The United States has held direct talks with the Bangladesh government more than once in March and April. The issue was discussed when Victoria Nuland, Under Secretary of State, visited Dhaka in March for a partnership dialogue. Nuland then said, "The lifting of sanctions is a complex issue." Bangladesh government announced its plan in the meeting, outlining what steps it would take. The US-Bangladesh security dialogue in April also discussed the sanctions against RAB.

The government has repeatedly said, "RAB has played a leading role in combating terrorism, violent extremism, drug trafficking and other international crimes." Home minister Asaduzzaman Khan said, "RAB is an embodiment of trust" while the State Minister for Foreign Affairs Shahriar Alam said, RAB is a "symbol of justice." It is not clear why law enforcement will be a symbol of justice. Although the question of how the RAB could have the responsibility of judgement can be spared for the time being, the question remains why it is necessary to seek the help of a third country to refute allegations against the elite force that is involved in state security.

If the decision of 'outsourcing' is made to represent the national interests of Bangladesh, then the citizens of Bangladesh have reason to be worried.

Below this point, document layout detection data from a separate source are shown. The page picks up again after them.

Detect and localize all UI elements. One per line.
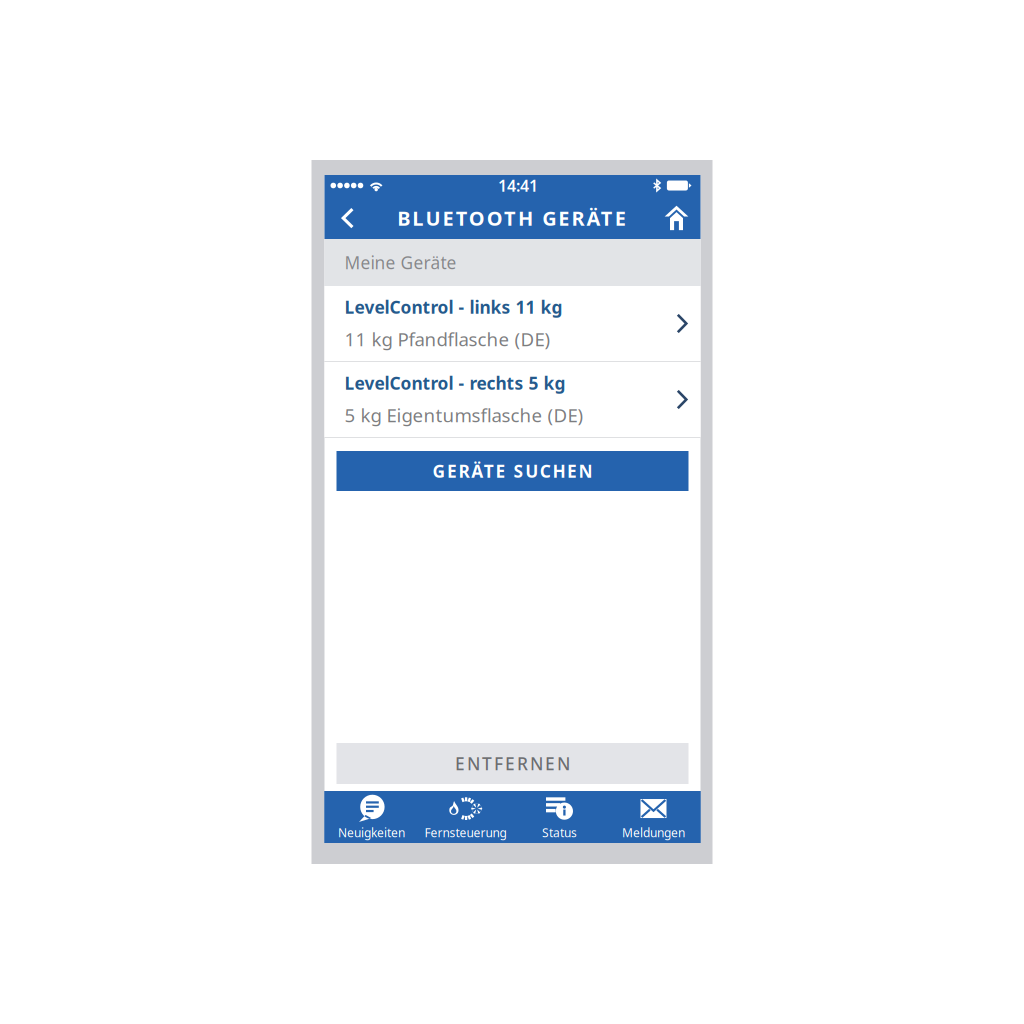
staticText: Neuigkeiten <box>338 824 405 840</box>
staticText: Status <box>542 824 577 840</box>
staticText: LevelControl - links 11 kg <box>344 296 562 319</box>
staticText: 5 kg Eigentumsflasche (DE) <box>344 403 584 427</box>
button[interactable]: Back <box>328 196 366 240</box>
button[interactable]: Fernsteuerung <box>418 791 512 843</box>
button[interactable]: Home <box>656 196 696 240</box>
button[interactable]: Neuigkeiten <box>324 791 418 843</box>
staticText: Meldungen <box>622 824 685 840</box>
staticText: Meine Geräte <box>344 251 456 274</box>
staticText: ENTFERNEN <box>455 752 570 775</box>
staticText: 11 kg Pfandflasche (DE) <box>344 327 550 351</box>
button[interactable]: LevelControl - links 11 kg <box>324 286 700 361</box>
staticText: LevelControl - rechts 5 kg <box>344 372 566 395</box>
staticText: BLUETOOTH GERÄTE <box>397 205 626 231</box>
button[interactable]: ENTFERNEN <box>336 743 688 784</box>
staticText: GERÄTE SUCHEN <box>432 460 593 482</box>
staticText: 14:41 <box>498 175 538 196</box>
button[interactable]: Meldungen <box>606 791 700 843</box>
button[interactable]: Status <box>512 791 606 843</box>
button[interactable]: LevelControl - rechts 5 kg <box>324 362 700 437</box>
staticText: Fernsteuerung <box>424 824 506 840</box>
button[interactable]: GERÄTE SUCHEN <box>336 451 688 491</box>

It is not incomprehensible why Bangladesh has become dependent on India. The first thing is India's political alliance with Bangladesh's rulers and India's role in Bangladesh's internal politics. The dependence of those in power on India is well known. Before the 2014 elections, Indian foreign secretary Sujata Singh came to Dhaka and arranged for Jatiya Party to participate in the elections with Awami League. India's role in the country's internal politics is so strong that before the 2018 elections, not only Awami League representatives, but also BNP leaders sought help from New Delhi. As a result, seeking India's help is not surprising.

The second reason is the close India-US relationship. Washington has been looking at small countries in the region through the lens of Delhi. As a result, the Bangladesh government is anticipating that New Delhi's lobbying will work. But it is important to consider whether India maintains the same relations with the US now.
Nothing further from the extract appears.